Excluding all pictures, please output the listing exactly.

# RECORDS SUPPLIED
________________

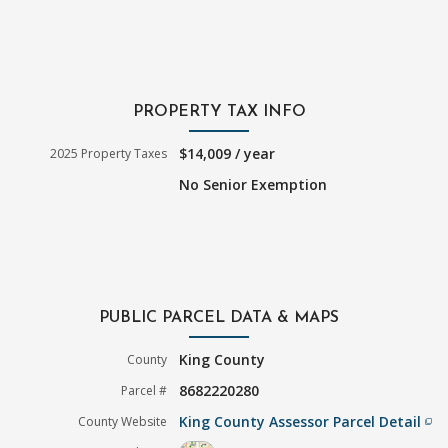
PROPERTY TAX INFO
$14,009 / year
2025 Property Taxes
No Senior Exemption
PUBLIC PARCEL DATA & MAPS
King County
County
8682220280
Parcel #
King County Assessor Parcel Detail
County Website
filter_none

________________

# WORKED SOLUTION
PROPERTY TAX INFO
$14,009 / year
2025 Property Taxes
No Senior Exemption
PUBLIC PARCEL DATA & MAPS
King County
County
8682220280
Parcel #
King County Assessor Parcel Detail
County Website
filter_none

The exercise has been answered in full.